定置網を破る「急潮」福井県で甚大な被害 6月以降何度も…アジやブリ水揚げ減り漁師嘆き

急潮により破損した定置網。6月以降、急潮が頻発している=福井県越前町小樟
急潮により破損した定置網=福井県越前町小樟

 福井県の越前町漁協の小樟と米ノの定置網で今年6月以降、潮の流れが突発的に速くなる「急潮(きゅうちょう)」により、網が破れるなど大規模な被害が出ている。網や固定ワイヤなど漁具の被害総額は最大約2億6千万円に上る見通しで、小樟では年内の操業が見込めない状況だ。アジやブリなどの水揚げの減少は地元旅館などにも影響を及ぼしている。県定置漁業協会などは9月27日、県に復旧へ向けた支援を要請した。

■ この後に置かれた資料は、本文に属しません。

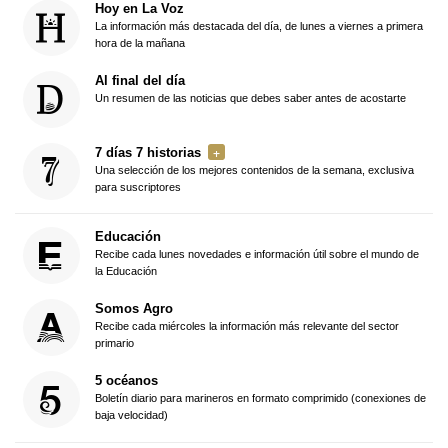
Hoy en La Voz
La información más destacada del día, de lunes a viernes a primera
hora de la mañana
Al final del día
Un resumen de las noticias que debes saber antes de acostarte
7 días 7 historias
Una selección de los mejores contenidos de la semana, exclusiva
para suscriptores
Educación
Recibe cada lunes novedades e información útil sobre el mundo de
la Educación
Somos Agro
Recibe cada miércoles la información más relevante del sector
primario
5 océanos
Boletín diario para marineros en formato comprimido (conexiones de
baja velocidad)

 今年6月中旬ごろから、小樟の定置網付近の計測機器で、漁具に被害が及ぶ可能性がある流れの速さ1ノット(毎秒50センチ)を超える急潮をたびたび観測。7月下旬からは頻発し、2ノット近く記録した日もあった。

 急潮は台風や低気圧の通過など、さまざまな要因で発生する。県水産試験場によると今年は、若狭湾沖に冷たい海水の塊「冷水塊」が現れ、北上する対馬暖流を湾内に押し込んで流れの速い渦が発生したことが主な要因という。冷水塊の発生理由は分かっていない。

 小樟では8月中旬、急潮により網を固定するワイヤが切れて網が沈んだほか、浮きや重りが流され絡み合うなど定置網全体に甚大な被害が出た。米ノでも7月中旬に網やロープが一部破損するなどし、補修しながら操業を続けている。越前町漁協によると、破損した漁具の改修には小樟が最大約1億3700万円、米ノで同約1億2500万円かかる見込み。

 急潮発生以降、小樟、米ノとも出漁できる日が少なくなり、7月下旬~8月末の出漁は数日程度。両定置網で今年4~8月の水揚げ高は計約4200万円で、前年同期と比べ半減しているという。地元の民宿や旅館、料理店なども魚介を仕入れることができず、ある旅館は「地場の魚の新鮮さを売りにしているが、提供できないのはつらい。水揚げが少なく価格も上がっている」と話す。

 小樟定置網組合の船頭の榎太喜男さん(75)は「これまでも急潮はあったがこんなに大規模で、頻発するのは初めて」と嘆く。同町漁協の小倉孝義専務は「大雨による陸地の被害が多いが、海の中でも自然災害が起こっている。われわれの力だけではどうにもできない」と訴えた。